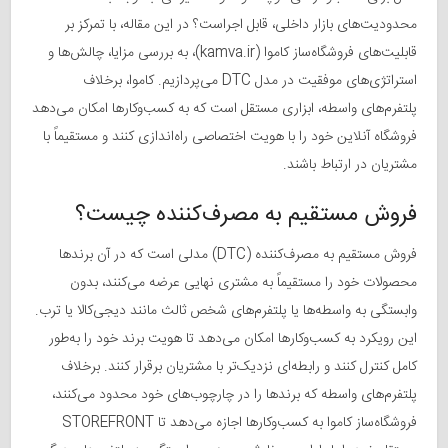
محدودیت‌های بازار داخلی، قابل اجراست؟ در این مقاله، با تمرکز بر
قابلیت‌های فروشگاه‌ساز کاموا (kamva.ir)، به بررسی مزایا، چالش‌ها و
استراتژی‌های موفقیت در مدل DTC می‌پردازیم. کاموا، برخلاف
پلتفرم‌های واسطه، ابزاری مستقل است که به کسب‌وکارها امکان می‌دهد
فروشگاه آنلاین خود را با هویت اختصاصی راه‌اندازی کنند و مستقیماً با
مشتریان در ارتباط باشند.
فروش مستقیم به مصرف‌کننده چیست؟
فروش مستقیم به مصرف‌کننده (DTC) مدلی است که در آن برندها
محصولات خود را مستقیماً به مشتری نهایی عرضه می‌کنند، بدون
وابستگی به واسطه‌ها یا پلتفرم‌های شخص ثالث مانند دیجی‌کالا یا ترب.
این رویکرد به کسب‌وکارها امکان می‌دهد تا هویت برند خود را به‌طور
کامل کنترل کنند و رابطه‌ای نزدیک‌تر با مشتریان برقرار کنند. برخلاف
پلتفرم‌های واسطه که برندها را در چارچوب‌های خود محدود می‌کنند،
فروشگاه‌ساز کاموا به کسب‌وکارها اجازه می‌دهد تا STOREFRONT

_Brief_: The lines needed run from the first line of the records through the line containing "فروشگاه آنلاین خود", both included. Restate them word for word, without pictures.

_The completed task_:
محدودیت‌های بازار داخلی، قابل اجراست؟ در این مقاله، با تمرکز بر
قابلیت‌های فروشگاه‌ساز کاموا (kamva.ir)، به بررسی مزایا، چالش‌ها و
استراتژی‌های موفقیت در مدل DTC می‌پردازیم. کاموا، برخلاف
پلتفرم‌های واسطه، ابزاری مستقل است که به کسب‌وکارها امکان می‌دهد
فروشگاه آنلاین خود را با هویت اختصاصی راه‌اندازی کنند و مستقیماً با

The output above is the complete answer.